Qwen3.5 Chat (On-Device LLM)
Qwen3.5-0.8B is a hybrid DeltaNet (linear attention) + GatedAttention model with 24 layers (18 DeltaNet + 6 GatedAttention), quantized to INT4 for MLX (Metal GPU) and INT8 for CoreML (Neural Engine). Runs on Mac via MLX or on iPhone and Mac via CoreML with streaming token generation. Designed for voice pipelines where an on-device LLM provides the "brain" between ASR and TTS.
Qwen3.5 Chat integrates with the SpeechCore VoicePipeline as the LLM component in ASR → LLM → TTS chains. The hybrid DeltaNet architecture provides efficient linear-time attention for long contexts.
Quick Start
import Qwen3Chat
let chat = try await Qwen35MLXChat.fromPretrained()
// Single response
let response = try chat.generate("What is Swift?", systemPrompt: "Answer briefly.")
print(response)
// Streaming tokens
let stream = chat.chatStream("Tell me a joke", systemPrompt: "Be funny.")
for try await token in stream {
print(token, terminator: "")
}
Architecture
Qwen3.5-0.8B is a hybrid model with 24 layers: 18 DeltaNet layers (linear attention with gated delta rule recurrence and RMSNormGated) and 6 GatedAttention layers (standard scaled dot-product attention). The MLX backend runs inference on the Metal GPU with safetensors weights. The CoreML backend uses a dual-model architecture (prefill + decode) optimized for the Neural Engine. Both support KV cache with prompt caching and configurable sampling (temperature, top-k, top-p, repetition penalty).
Model I/O
| Direction | Name | Shape | Description |
|---|---|---|---|
| Input | input_ids | [1, seq_len] | Token IDs (Int32) |
| Input | attention_mask | [1, seq_len] | Attention mask (Int32) |
| Input | kv_cache | per-layer | Key-value cache state |
| Output | logits | [1, 1, 151936] | Next-token logits (Float16) |
| Output | kv_cache_out | per-layer | Updated KV cache |
Model Variants
| Variant | Quantization | Size | Compute | HuggingFace |
|---|---|---|---|---|
| Qwen3.5-0.8B Chat | INT4 | 418 MB | Metal GPU (MLX) | aufklarer/Qwen3.5-0.8B-Chat-MLX |
| Qwen3.5-0.8B Chat | INT8 | 981 MB | Neural Engine (CoreML) | aufklarer/Qwen3.5-0.8B-Chat-CoreML |
Sampling Configuration
let config = ChatSamplingConfig(
temperature: 0.7,
topK: 40,
topP: 0.9,
maxTokens: 128,
repetitionPenalty: 1.1,
disableThinking: false,
maxThinkingTokens: 50
)
let response = try chat.generate("Explain gravity", sampling: config)

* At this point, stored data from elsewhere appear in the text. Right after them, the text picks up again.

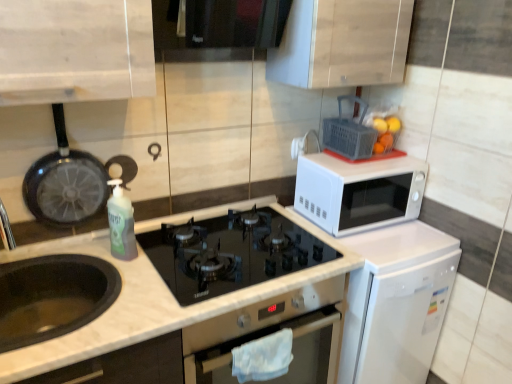 Question: Does metallic silver oven at center lie in front of black glass gas stove at center?

Choices:
 (A) no
 (B) yes

Answer: (B)

Question: Is metallic silver oven at center oriented away from black glass gas stove at center?

Choices:
 (A) no
 (B) yes

Answer: (B)

Question: Can you confirm if metallic silver oven at center is wider than black glass gas stove at center?

Choices:
 (A) yes
 (B) no

Answer: (B)

Question: Can you confirm if metallic silver oven at center is positioned to the left of black glass gas stove at center?

Choices:
 (A) no
 (B) yes

Answer: (A)

Question: Is metallic silver oven at center next to black glass gas stove at center?

Choices:
 (A) yes
 (B) no

Answer: (B)

Question: Is black matte sink at lower left spatially inside white matte dishwasher at right, or outside of it?

Choices:
 (A) outside
 (B) inside

Answer: (A)

Question: In terms of height, does black matte sink at lower left look taller or shorter compared to white matte dishwasher at right?

Choices:
 (A) tall
 (B) short

Answer: (B)

Question: Is black matte sink at lower left in front of or behind white matte dishwasher at right in the image?

Choices:
 (A) behind
 (B) front

Answer: (B)

Question: Does point (13, 304) appear closer or farther from the camera than point (380, 380)?

Choices:
 (A) closer
 (B) farther

Answer: (A)

Question: In terms of width, does translucent plastic bottle at center-left look wider or thinner when compared to black matte sink at lower left?

Choices:
 (A) thin
 (B) wide

Answer: (A)

Question: From a real-world perspective, is translucent plastic bottle at center-left above or below black matte sink at lower left?

Choices:
 (A) above
 (B) below

Answer: (A)

Question: Relative to black matte sink at lower left, is translucent plastic bottle at center-left in front or behind?

Choices:
 (A) front
 (B) behind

| Parameter | Default | Description |
|---|---|---|
temperature | 0.6 | Randomness (0 = greedy, 1 = creative) |
topK | 50 | Keep top K candidates |
topP | 0.95 | Nucleus sampling threshold |
maxTokens | 512 | Max response tokens |
repetitionPenalty | 1.1 | Penalize repeated tokens |
disableThinking | false | Skip thinking mode |
maxThinkingTokens | 100 | Cap thinking tokens |
Multi-turn Conversation
let chat = try await Qwen35MLXChat.fromPretrained()
let r1 = try chat.generate("My name is Alex", systemPrompt: "Remember the user's name.")
print(r1) // "Nice to meet you, Alex!"
let r2 = try chat.generate("What's my name?")
print(r2) // "Your name is Alex!"
chat.resetConversation() // Clear history and KV cache
Memory Management
// Check memory state
print(chat.isLoaded) // true
print(chat.memoryFootprint) // 438304768 (~418 MB)
// Free memory under pressure
chat.unload()
print(chat.isLoaded) // false
// Reload when needed
let chat = try await Qwen35MLXChat.fromPretrained()
On iPhone, unloading the LLM before TTS inference frees ~418 MB (INT4 MLX) or ~981 MB (INT8 CoreML), preventing jetsam termination when running full ASR → LLM → TTS pipelines.
Performance
| Device | Prefill | Decode | Tokens/sec |
|---|---|---|---|
| M2 Max | ~50ms | ~65ms/tok | ~15 tok/s |
| iPhone 16 Pro | ~1.5s | ~450ms/tok | ~2.2 tok/s |
Conversion
MLX weights are converted from the original Qwen3.5-0.8B checkpoint using the MLX conversion script. CoreML models use a separate conversion script for Neural Engine deployment. Pre-converted weights are available on HuggingFace at aufklarer/Qwen3.5-0.8B-Chat-MLX (INT4: 418 MB) and aufklarer/Qwen3.5-0.8B-Chat-CoreML (INT8: 981 MB).